Find and copy each line in the material below where the string "Spielberger" occurs.

Records provided
+ + + +
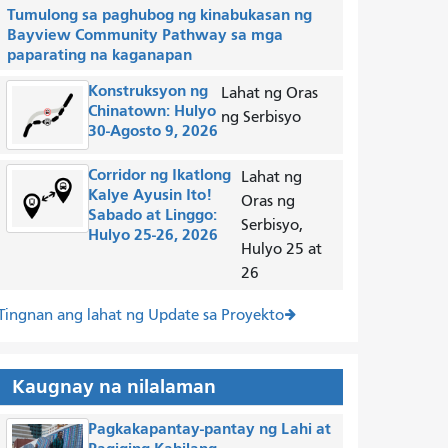
Tumulong sa paghubog ng kinabukasan ng
Bayview Community Pathway sa mga
paparating na kaganapan
Konstruksyon ng
Lahat ng Oras
Chinatown: Hulyo
ng Serbisyo
30-Agosto 9, 2026
Corridor ng Ikatlong
Lahat ng
Kalye Ayusin Ito!
Oras ng
Sabado at Linggo:
Serbisyo,
Hulyo 25-26, 2026
Hulyo 25 at
26
Tingnan ang lahat ng Update sa Proyekto
Kaugnay na nilalaman
Pagkakapantay-pantay ng Lahi at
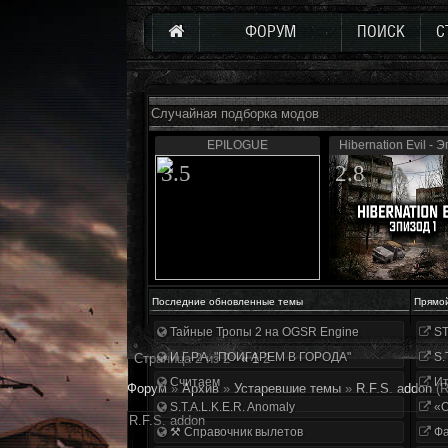
ФОРУМ
ПОИСК
С
Случайная подборка модов
EPILOGUE
Hibernation Evil - Э
3.5
2.8
Последние обновленные темы
Прямо
Тайные Тропы 2 на OGSR Engine
ST
И.Г.Р.А. "ПОИГАРЕМ В ГОРОДА"
S.
Страница
2
из
2
«
1
2
Считаем
Ит
Форум
»
Архив
»
Устаревшие темы
»
R.F.S. addon
(
S.T.A.L.K.E.R. Anomaly
«О
R.F.S. addon
⚒ Справочник вылетов
Фа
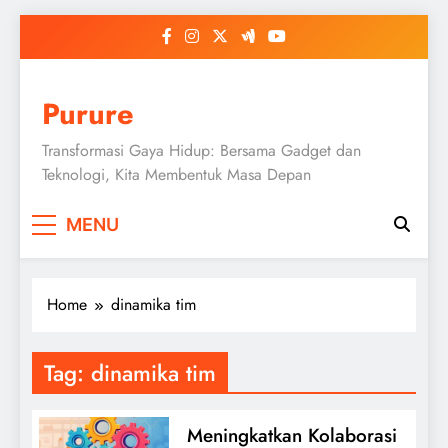
Skip
to
content
Purure
Transformasi Gaya Hidup: Bersama Gadget dan
Teknologi, Kita Membentuk Masa Depan
MENU
Home
dinamika tim
Tag:
dinamika tim
Meningkatkan Kolaborasi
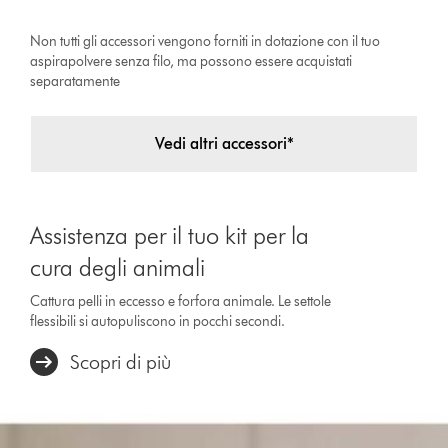
Non tutti gli accessori vengono forniti in dotazione con il tuo
aspirapolvere senza filo, ma possono essere acquistati
separatamente
Vedi altri accessori*
Assistenza per il tuo kit per la
cura degli animali
Cattura pelli in eccesso e forfora animale. Le settole
flessibili si autopuliscono in pocchi secondi.
Scopri di più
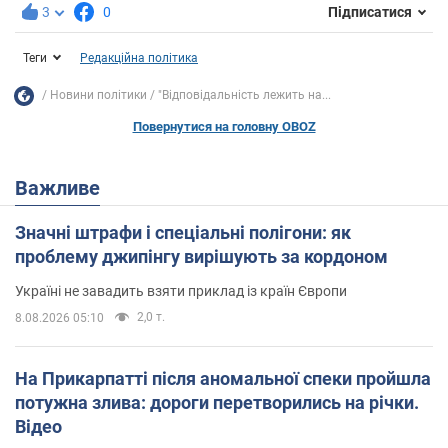
3
0
Підписатися
Теги
Редакційна політика
Новини політики
"Відповідальність лежить на...
Повернутися на головну OBOZ
Важливе
Значні штрафи і спеціальні полігони: як
проблему джипінгу вирішують за кордоном
Україні не завадить взяти приклад із країн Європи
2,0 т.
8.08.2026 05:10
На Прикарпатті після аномальної спеки пройшла
потужна злива: дороги перетворились на річки.
Відео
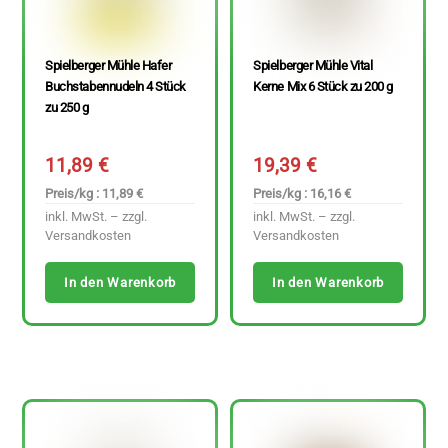
Spielberger Mühle Hafer
Spielberger Mühle Vital
Buchstabennudeln 4 Stück
Kerne Mix 6 Stück zu 200 g
zu 250 g
11,89
€
19,39
€
Preis/kg : 11,89 €
Preis/kg : 16,16 €
inkl. MwSt. – zzgl.
inkl. MwSt. – zzgl.
Versandkosten
Versandkosten
In den Warenkorb
In den Warenkorb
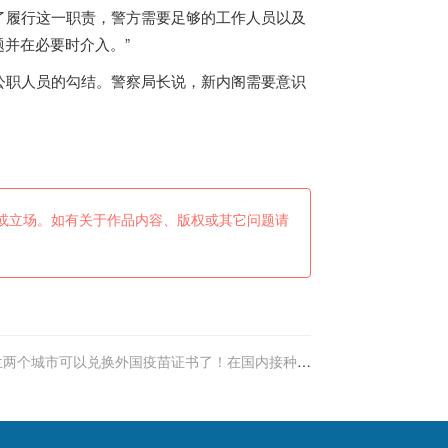
了履行这一职责，警方需要足够的工作人员以及
题并在必要时介入。”
公职人员的勾结。警察局长说，新内阁需要意识
或立场。如有关于作品内容、版权或其它问题请
兰两个城市可以兑换外国疫苗证书了！在国内接种疫
苗可以认证了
+ + + +
Output below
Spielberger Mühle Hafer
Spielberger Mühle Vital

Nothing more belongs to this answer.